◆ ACTIVITY:
Quote the records exactly, starting at the first line and stopping after the line with "fl.accessibility"; skip the pictures.

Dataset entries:
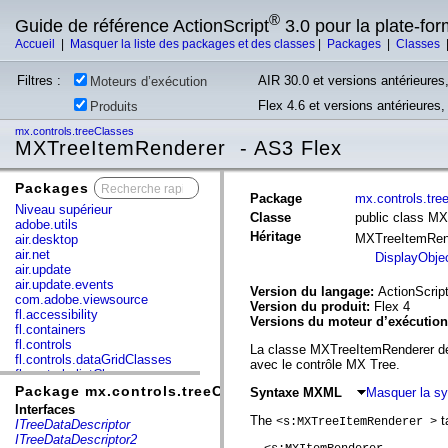
®
Guide de référence ActionScript
3.0 pour la plate-fo
Accueil
|
Masquer la liste des packages et des classes
|
Packages
|
Classes
Filtres :
AIR 30.0 et versions antérieures,
Moteurs d’exécution
Flex 4.6 et versions antérieures
Produits
mx.controls.treeClasses
MXTreeItemRenderer - AS3 Flex
Packages
x
Package
mx.controls.tre
Niveau supérieur
Classe
public class M
adobe.utils
Héritage
MXTreeItemRen
air.desktop
air.net
DisplayObje
air.update
air.update.events
Version du langage:
ActionScript
com.adobe.viewsource
Version du produit:
Flex 4
fl.accessibility
Versions du moteur d’exécutio
fl.containers
fl.controls
La classe MXTreeItemRenderer défi
fl.controls.dataGridClasses
avec le contrôle MX Tree.
fl.controls.listClasses
fl.controls.progressBarClasses
Package mx.controls.treeClasses
Syntaxe MXML
Masquer la s
fl.core
Interfaces
fl.data
The
ta
<s:MXTreeItemRenderer >
ITreeDataDescriptor
fl.display
ITreeDataDescriptor2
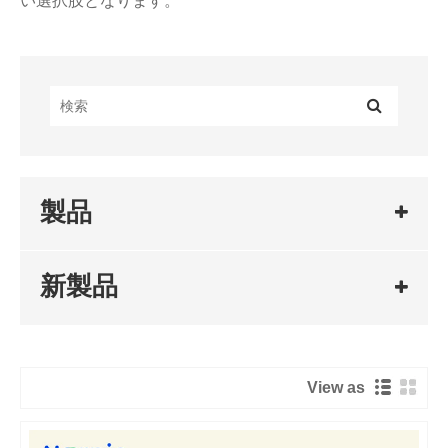
い選択肢となります。
製品
新製品
View as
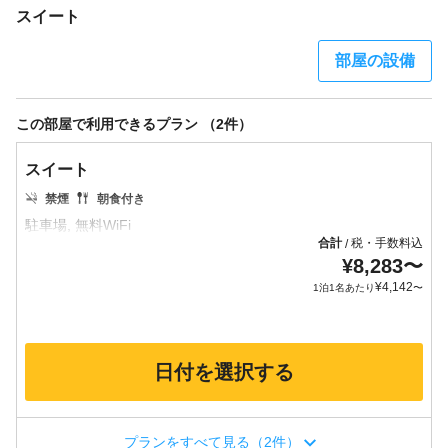
スイート
部屋の設備
この部屋で利用できるプラン （2件）
スイート
禁煙
朝食付き
合計
税・手数料込
/
¥
8,283
〜
¥
4,142
1泊1名あたり
〜
日付を選択する
プランをすべて見る（2件）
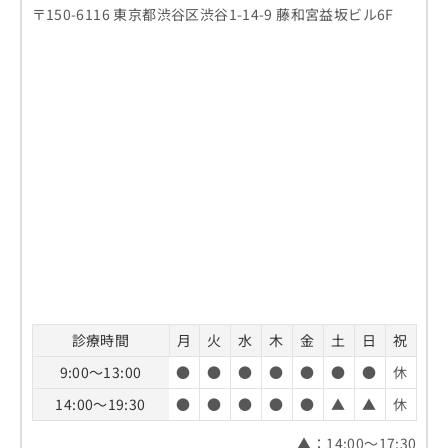
〒150-6116 東京都渋谷区渋谷1-14-9 藤和宮益坂ビル6F
診療時間
月
火
水
木
金
土
日
祝
9:00～13:00
●
●
●
●
●
●
●
休
14:00～19:30
●
●
●
●
●
▲
▲
休
▲：14:00～17:30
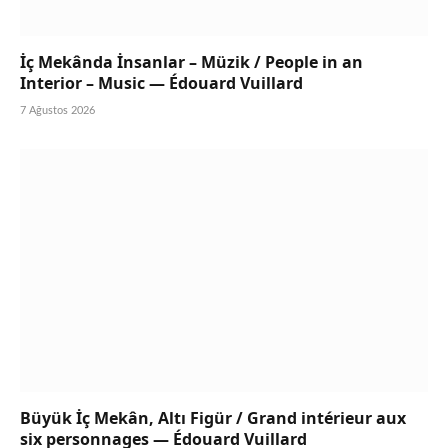
İç Mekânda İnsanlar – Müzik / People in an
Interior – Music — Édouard Vuillard
7 Ağustos 2026
Büyük İç Mekân, Altı Figür / Grand intérieur aux
six personnages — Édouard Vuillard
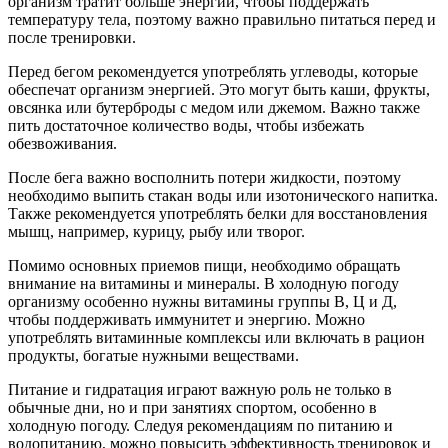
организм тратит больше энергии, чтобы поддержать
температуру тела, поэтому важно правильно питаться перед и
после тренировки.
Перед бегом рекомендуется употреблять углеводы, которые
обеспечат организм энергией. Это могут быть каши, фрукты,
овсянка или бутерброды с медом или джемом. Важно также
пить достаточное количество воды, чтобы избежать
обезвоживания.
После бега важно восполнить потери жидкости, поэтому
необходимо выпить стакан воды или изотонического напитка.
Также рекомендуется употреблять белки для восстановления
мышц, например, курицу, рыбу или творог.
Помимо основных приемов пищи, необходимо обращать
внимание на витамины и минералы. В холодную погоду
организму особенно нужны витамины группы В, Ц и Д,
чтобы поддерживать иммунитет и энергию. Можно
употреблять витаминные комплексы или включать в рацион
продукты, богатые нужными веществами.
Питание и гидратация играют важную роль не только в
обычные дни, но и при занятиях спортом, особенно в
холодную погоду. Следуя рекомендациям по питанию и
водопитанию, можно повысить эффективность тренировок и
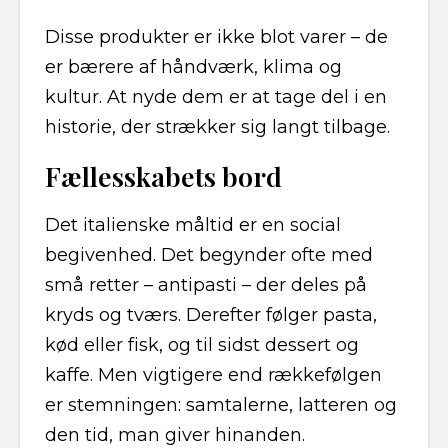
Disse produkter er ikke blot varer – de
er bærere af håndværk, klima og
kultur. At nyde dem er at tage del i en
historie, der strækker sig langt tilbage.
Fællesskabets bord
Det italienske måltid er en social
begivenhed. Det begynder ofte med
små retter – antipasti – der deles på
kryds og tværs. Derefter følger pasta,
kød eller fisk, og til sidst dessert og
kaffe. Men vigtigere end rækkefølgen
er stemningen: samtalerne, latteren og
den tid, man giver hinanden.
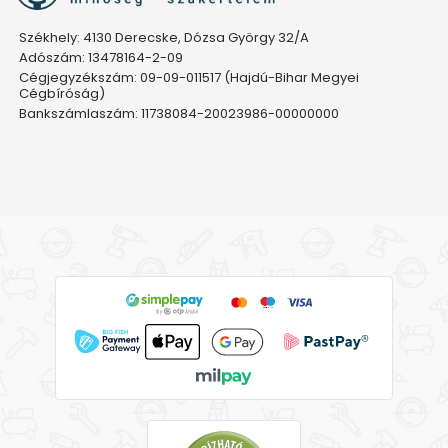
Székhely: 4130 Derecske, Dózsa György 32/A
Adószám: 13478164-2-09
Cégjegyzékszám: 09-09-011517 (Hajdú-Bihar Megyei
Cégbíróság)
Bankszámlaszám: 11738084-20023986-00000000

◆ SOLUTION FOR THIS EXERCISE:
®
Guide de référence ActionScript
3.0 pour la plate-fo
Accueil
|
Masquer la liste des packages et des classes
|
Packages
|
Classes
Filtres :
AIR 30.0 et versions antérieures,
Moteurs d’exécution
Flex 4.6 et versions antérieures
Produits
mx.controls.treeClasses
MXTreeItemRenderer - AS3 Flex
Packages
x
Package
mx.controls.tre
Niveau supérieur
Classe
public class M
adobe.utils
Héritage
MXTreeItemRen
air.desktop
air.net
DisplayObje
air.update
air.update.events
Version du langage:
ActionScript
com.adobe.viewsource
Version du produit:
Flex 4
fl.accessibility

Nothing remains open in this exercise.